Dirigindo ao longo da margem do Clinch, Richard aponta tudo o que vem prejudicando o rio. Temos as mudanças climáticas, que podem estar causando um estresse térmico entre os mexilhões. Mas Richard acredita que o maior fator seja a atividade madeireira, que priva as águas das grandes árvores que lhes fornecem sombra e resfriam a água. O calor em si não afeta apenas os mexilhões, deixando-os mais suscetíveis a doenças; o aumento das temperaturas também pode prejudicar as espécies das quais os mexilhões retiram seu alimento.

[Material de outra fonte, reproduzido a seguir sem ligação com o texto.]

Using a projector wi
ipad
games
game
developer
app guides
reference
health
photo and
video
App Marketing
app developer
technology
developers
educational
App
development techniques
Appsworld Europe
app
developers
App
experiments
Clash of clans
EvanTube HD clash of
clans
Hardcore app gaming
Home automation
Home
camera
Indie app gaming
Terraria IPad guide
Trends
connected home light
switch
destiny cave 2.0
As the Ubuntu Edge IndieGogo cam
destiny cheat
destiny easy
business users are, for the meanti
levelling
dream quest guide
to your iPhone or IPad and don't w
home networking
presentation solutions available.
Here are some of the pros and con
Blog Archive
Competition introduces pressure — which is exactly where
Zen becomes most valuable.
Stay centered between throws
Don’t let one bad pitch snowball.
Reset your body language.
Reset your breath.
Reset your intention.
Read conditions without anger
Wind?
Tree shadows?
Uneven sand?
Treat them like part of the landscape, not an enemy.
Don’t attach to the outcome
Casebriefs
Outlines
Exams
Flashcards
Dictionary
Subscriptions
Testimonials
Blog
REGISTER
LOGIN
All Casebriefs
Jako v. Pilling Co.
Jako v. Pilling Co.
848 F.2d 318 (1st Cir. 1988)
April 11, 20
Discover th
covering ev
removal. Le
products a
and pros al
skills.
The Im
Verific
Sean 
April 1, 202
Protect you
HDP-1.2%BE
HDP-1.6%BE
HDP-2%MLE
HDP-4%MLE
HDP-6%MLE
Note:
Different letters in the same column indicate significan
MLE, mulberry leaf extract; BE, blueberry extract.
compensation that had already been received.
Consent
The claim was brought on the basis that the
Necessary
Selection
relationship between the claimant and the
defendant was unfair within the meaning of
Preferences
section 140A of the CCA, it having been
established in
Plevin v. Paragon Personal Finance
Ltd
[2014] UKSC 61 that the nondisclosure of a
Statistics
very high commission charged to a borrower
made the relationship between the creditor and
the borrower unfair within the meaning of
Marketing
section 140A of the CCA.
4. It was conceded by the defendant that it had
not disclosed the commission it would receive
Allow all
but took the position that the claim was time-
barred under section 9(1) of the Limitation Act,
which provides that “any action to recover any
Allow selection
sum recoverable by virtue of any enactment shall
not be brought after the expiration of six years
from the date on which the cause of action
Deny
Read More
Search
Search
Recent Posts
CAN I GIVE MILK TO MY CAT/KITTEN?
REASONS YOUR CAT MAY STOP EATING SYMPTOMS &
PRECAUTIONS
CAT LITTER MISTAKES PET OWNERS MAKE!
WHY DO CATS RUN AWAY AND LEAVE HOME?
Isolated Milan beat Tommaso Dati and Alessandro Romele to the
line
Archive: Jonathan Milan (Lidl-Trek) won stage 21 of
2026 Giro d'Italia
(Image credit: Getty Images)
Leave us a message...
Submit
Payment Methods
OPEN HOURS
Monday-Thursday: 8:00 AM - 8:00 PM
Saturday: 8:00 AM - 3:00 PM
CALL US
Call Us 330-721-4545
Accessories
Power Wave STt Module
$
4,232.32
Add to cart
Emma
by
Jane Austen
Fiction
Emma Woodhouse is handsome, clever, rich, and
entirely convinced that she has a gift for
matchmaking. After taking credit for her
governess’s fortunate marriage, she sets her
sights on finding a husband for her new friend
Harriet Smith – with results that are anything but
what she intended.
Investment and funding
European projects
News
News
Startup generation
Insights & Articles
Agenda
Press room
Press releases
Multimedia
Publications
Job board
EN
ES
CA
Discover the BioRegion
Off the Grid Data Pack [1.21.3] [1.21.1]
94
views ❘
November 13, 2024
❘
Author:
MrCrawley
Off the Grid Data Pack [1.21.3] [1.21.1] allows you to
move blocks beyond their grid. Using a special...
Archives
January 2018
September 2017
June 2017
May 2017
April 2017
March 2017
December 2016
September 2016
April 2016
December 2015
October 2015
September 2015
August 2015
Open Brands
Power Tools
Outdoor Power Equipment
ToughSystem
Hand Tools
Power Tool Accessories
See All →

“É assim que acontece a extinção. Uma população inteira sob pressão”, diz Richard. “Será que eles não terão uma folga?”
Uma chance aos mexilhões
Independentemente do que esteja causando as mortes em massa, não existe dúvida de que a inexistência de mexilhões em um rio traz graves efeitos em cascata para os habitantes desse rio, como descobriu DuBose, da Universidade de Oklahoma.
Quando os mexilhões morrem, seus corpos em decomposição estimulam uma breve onda de produtividade, logo seguida de um rápido declínio na diversidade das espécies, uma vez que os rios ficam mais turvos e escuros sem os mexilhões para filtrar os sedimentos. É um fenômeno que Agbalog e Richard viram acontecer em todo o rio Clinch.
“Não se trata apenas dos mexilhões. Os corpos de água doce estão sofrendo um declínio geral”, diz Rachel Mair, bióloga do Viveiro Nacional de Peixes do Rio Harrison, no leste do estado da Virgínia, que já realizou um trabalho no Clinch. “É muito triste o fato de que talvez os mexilhões não existam mais nas futuras gerações."
Entender o que está acontecendo com os mexilhões pode ajudar biólogos como Mair a desenvolver um plano para propagar os mexilhões que ainda restam em criadouros e, depois, soltá-los de novo na natureza.
O problema é que arrecadar fundos para uma tarefa dessas não será fácil, principalmente para uma espécie que muitas pessoas nem sabem que existe. Mas elas deveriam saber, diz Richard.
“Qual é a pior coisa que pode acontecer se nos importarmos? Teremos um rio mais limpo.”